- Krankheiten gelten als selten, wenn ihre Häufigkeit in der Bevölkerung weniger als 1:2000 beträgt, insgesamt fallen mehr als 6000 Krankheiten in diese Kategorie.
- Weltweit sind nach groben Schätzungen mehr als 300 Millionen Menschen (oder 3,5-5,9 % der Weltbevölkerung) von seltenen Krankheiten betroffen.
- In Deutschland sind nach Angaben der Allianz Chronisch Seltener Erkrankungen (ACHSE e.V.) mehr als 4 Millionen Menschen von seltenen Krankheiten betroffen.
- Die meisten dieser Krankheiten haben einen genetischen Ursprung und sind oft chronisch, lebensbedrohlich und beeinträchtigen das Wohlbefinden und die Lebensqualität der Patienten, ihrer Familien und Betreuer.
Zu den Forschungsaktivitäten des Instituts für molekulare Endokrinologie der Tiere gehören Projekte, die sich mit seltenen Krankheiten befassen.
Ein internationales Kooperationsprojekt (Deutschland, Israel und Palästina) der Gruppe von Prof.
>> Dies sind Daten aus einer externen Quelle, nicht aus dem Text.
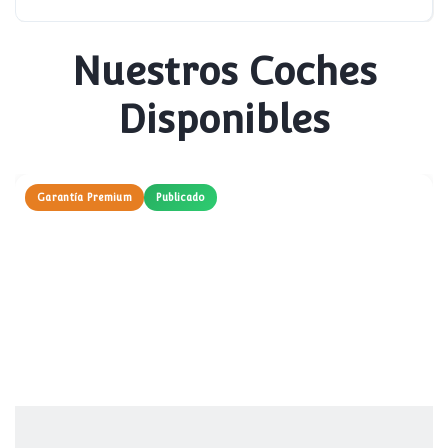
Nuestros Coches
Disponibles
Garantía Premium
Publicado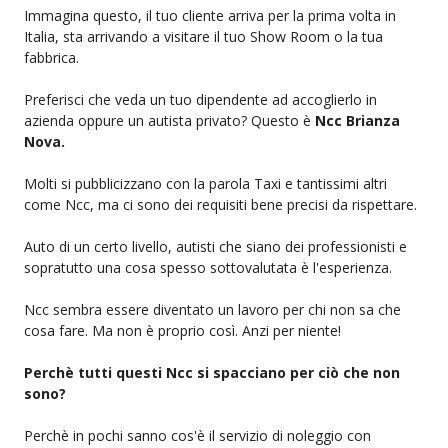
Immagina questo, il tuo cliente arriva per la prima volta in
Italia, sta arrivando a visitare il tuo Show Room o la tua
fabbrica.
Preferisci che veda un tuo dipendente ad accoglierlo in
azienda oppure un autista privato? Questo è
Ncc Brianza
Nova.
Molti si pubblicizzano con la parola Taxi e tantissimi altri
come Ncc, ma ci sono dei requisiti bene precisi da rispettare.
Auto di un certo livello, autisti che siano dei professionisti e
sopratutto una cosa spesso sottovalutata è l'esperienza.
Ncc sembra essere diventato un lavoro per chi non sa che
cosa fare. Ma non è proprio così. Anzi per niente!
Perchè tutti questi Ncc si spacciano per ciò che non
sono?
Perchè in pochi sanno cos'è il servizio di noleggio con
Jan Tuckermann zielt darauf ab, zu verstehen, wie Mutationen im Gen eines Reglers des intrazellulären Transports namens Sorting Nexin 10 (SNX10) bei Patienten zu Osteopetrose führt. In ihrer rezessiven Form tritt Osteopetrose bei nur 1:250 000 Geburten auf. Hier können Osteoklasten, aufgrund verschiedener Mutationen in Schlüsselproteinen die für die Bildung oder Funktion der Osteoklasten entscheidend sind, keinen Knochen abbauen. Dies Mutationen führen zu einer schweren autosomal rezessiven Osteopetrose (ARO) und manifestiert sich innerhalb des ersten Jahres nach der Geburt. Zu den lebensbedrohlichen Symptomen gehören Schwierigkeiten beim Essen (teilweise aufgrund von Kieferproblemen), Blindheit und Taubheit, eine verminderte Bildung von Blutzellen und ein erhöhtes Risiko an schweren Infektionen zu erkranken. Die Stammzelltransplantation von einem passenden Spender ist nur eine teilweise Heilungsmöglichkeit für diese Menschen. Wenn die Transplantation früh genug erfolgt, kann sie zwar die Knochenstruktur normalisieren, aber nicht alle Symptome heilen. Über das Verständnis der molekularen Grundlagen dieser Krankheit hinaus umfasst unser trilaterales Projekt die Analyse der Mutationshäufigkeit, um festzustellen, wie viele gesunde Personen Träger der Krankheit sind und um eine genetische Beratung potenzieller Eltern anzubieten, um zukünftige Fälle zu verhindern.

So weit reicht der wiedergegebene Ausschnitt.